Invited Talk

Ian Milligan
Department of History, Faculty of Arts
University of Waterloo

Ian Milligan is an Associate Professor of History at the University of Waterloo, where he teaches Canadian and digital history. He is currently the principal investigator of the Archives Unleashed project, which seeks to make web archives accessible to humanities and social sciences researchers. Ian has published several books: the forthcoming History in the Age of Abundance? How the Web is Transforming Historical Research (April 2019), the SAGE Handbook of Web History (co-edited with Niels Brügger, 2018), Exploring Big Historical Data: The Historian’s Macroscope (co-authored with Scott Weingart and Shawn Graham, 2015), and Rebel Youth: 1960s Labour Unrest, Young workers, and New Leftists in English Canada (2014). In 2016, Ian was named the Canadian Society for Digital Humanities’s recipient of the Outstanding Early Career Award.

Working with Cultural Heritage at Scale: Developing Tools and Platforms to Enable Historians to Explore History in the Age of Abundance

The rise of the Web as a primary source will have deep implications for historians. It will affect our research — how we write and think about the past — and it will change how humanists and social scientists make sense of culture at scale. Scholars are entering an era when there will be more information than ever, left behind by people who rarely entered the historical record before.
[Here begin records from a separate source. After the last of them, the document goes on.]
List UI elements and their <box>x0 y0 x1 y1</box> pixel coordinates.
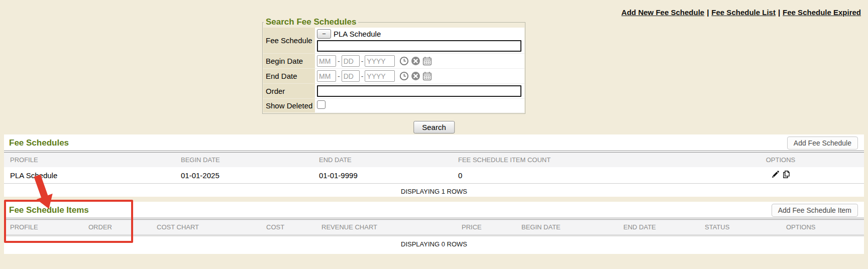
clear-date-icon[interactable] <box>411 71 420 81</box>
add-fee-schedule-button[interactable]: Add Fee Schedule <box>787 137 858 150</box>
end-date-label: End Date <box>263 69 315 84</box>
order-input[interactable] <box>317 85 521 97</box>
quick-nav: Add New Fee Schedule|Fee Schedule List|F… <box>621 8 861 17</box>
fee-schedules-header-row: PROFILE BEGIN DATE END DATE FEE SCHEDULE… <box>4 153 864 167</box>
column-header-cost-chart: COST CHART <box>151 220 260 234</box>
search-button[interactable]: Search <box>413 121 455 133</box>
end-date-day-input[interactable] <box>342 70 360 82</box>
cell-item-count: 0 <box>452 167 697 184</box>
date-separator: - <box>361 57 364 65</box>
column-header-begin-date: BEGIN DATE <box>515 220 617 234</box>
begin-date-row: Begin Date - - <box>263 54 524 69</box>
fee-schedule-items-table: PROFILE ORDER COST CHART COST REVENUE CH… <box>4 220 864 234</box>
fee-schedules-row-count: DISPLAYING 1 ROWS <box>4 184 864 198</box>
calendar-icon[interactable] <box>422 71 432 81</box>
fee-schedules-title: Fee Schedules <box>9 138 69 148</box>
fee-schedule-input[interactable] <box>317 40 521 52</box>
cell-begin-date: 01-01-2025 <box>175 167 313 184</box>
order-label: Order <box>263 84 315 99</box>
begin-date-month-input[interactable] <box>317 55 336 67</box>
fee-schedule-items-header-row: PROFILE ORDER COST CHART COST REVENUE CH… <box>4 220 864 234</box>
clock-icon[interactable] <box>399 71 409 81</box>
link-fee-schedule-expired[interactable]: Fee Schedule Expired <box>783 8 861 17</box>
add-fee-schedule-item-button[interactable]: Add Fee Schedule Item <box>772 204 858 217</box>
column-header-order: ORDER <box>82 220 151 234</box>
begin-date-day-input[interactable] <box>342 55 360 67</box>
fee-schedule-items-title: Fee Schedule Items <box>9 205 89 215</box>
fee-schedules-section: Fee Schedules Add Fee Schedule PROFILE B… <box>4 134 864 197</box>
remove-selected-fee-schedule-button[interactable]: − <box>317 29 331 39</box>
date-separator: - <box>338 72 340 80</box>
nav-separator: | <box>707 8 709 17</box>
show-deleted-row: Show Deleted <box>263 99 524 113</box>
clock-icon[interactable] <box>399 56 409 66</box>
fee-schedule-items-section: Fee Schedule Items Add Fee Schedule Item… <box>4 202 864 254</box>
link-fee-schedule-list[interactable]: Fee Schedule List <box>711 8 776 17</box>
column-header-price: PRICE <box>456 220 515 234</box>
cell-profile: PLA Schedule <box>4 167 175 184</box>
cell-end-date: 01-01-9999 <box>313 167 452 184</box>
date-separator: - <box>361 72 364 80</box>
order-row: Order <box>263 84 524 99</box>
edit-icon[interactable] <box>771 170 780 179</box>
column-header-options: OPTIONS <box>697 153 864 167</box>
column-header-options: OPTIONS <box>780 220 864 234</box>
fee-schedule-table-row: PLA Schedule 01-01-2025 01-01-9999 0 <box>4 167 864 184</box>
column-header-status: STATUS <box>699 220 780 234</box>
column-header-begin-date: BEGIN DATE <box>175 153 313 167</box>
link-add-new-fee-schedule[interactable]: Add New Fee Schedule <box>621 8 704 17</box>
column-header-profile: PROFILE <box>4 220 82 234</box>
show-deleted-checkbox[interactable] <box>317 100 325 109</box>
search-fee-schedules-form: Search Fee Schedules Fee Schedule − PLA … <box>262 17 525 114</box>
column-header-end-date: END DATE <box>617 220 699 234</box>
fee-schedule-label: Fee Schedule <box>263 28 315 54</box>
end-date-row: End Date - - <box>263 69 524 84</box>
column-header-cost: COST <box>260 220 315 234</box>
selected-fee-schedule: PLA Schedule <box>334 30 381 38</box>
copy-icon[interactable] <box>782 170 791 179</box>
column-header-end-date: END DATE <box>313 153 452 167</box>
end-date-year-input[interactable] <box>365 70 395 82</box>
begin-date-label: Begin Date <box>263 54 315 69</box>
end-date-month-input[interactable] <box>317 70 336 82</box>
fee-schedule-items-row-count: DISPLAYING 0 ROWS <box>4 236 864 251</box>
search-form-title: Search Fee Schedules <box>264 17 358 27</box>
column-header-item-count: FEE SCHEDULE ITEM COUNT <box>452 153 697 167</box>
date-separator: - <box>338 57 340 65</box>
begin-date-year-input[interactable] <box>365 55 395 67</box>
calendar-icon[interactable] <box>422 56 432 66</box>
show-deleted-label: Show Deleted <box>263 99 315 113</box>
nav-separator: | <box>778 8 780 17</box>
column-header-revenue-chart: REVENUE CHART <box>315 220 456 234</box>
clear-date-icon[interactable] <box>411 56 420 66</box>
fee-schedules-table: PROFILE BEGIN DATE END DATE FEE SCHEDULE… <box>4 153 864 184</box>
column-header-profile: PROFILE <box>4 153 175 167</box>
fee-schedule-row: Fee Schedule − PLA Schedule <box>263 28 524 54</box>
Web archives, repositories of archived websites dating back to 1996, will fundamentally transform scholarship, requiring a move towards computational methodologies and the digital humanities.

The talk explores this dramatic shift — and what is to be done about it — by arguing that historians will have to understand how to work with textual (and other) data at scale. Historians will soon need to become familiar, at the very least, with NLP techniques. This is not just a marginal problem: the need to explore the big data of the Web (and other digitized repositories) strikes to the core of our discipline.

All Historians Have to Begin to Work with Data

Initial moves towards digital methods have been very promising, as historians begin to study the 1990s. Even so, they will discover sooner than they think that one cannot write most histories of the 1990s or later without reference to web archives. They must be ready, but they are hamstrung. The profession has largely turned away from statistics and from quantitative methodologies more generally; and the web archiving analysis ecosystem is largely based on tools that require a high level of technical expertise. Access to web archives at scale requires, more often than not, fluency with command-line interfaces, access to high-performance computing, and storage at the terabyte scale. Historians need to analyze web archives to write histories, yet that requires skills and infrastructure beyond what one can reasonably expect of them. What, then, can be done?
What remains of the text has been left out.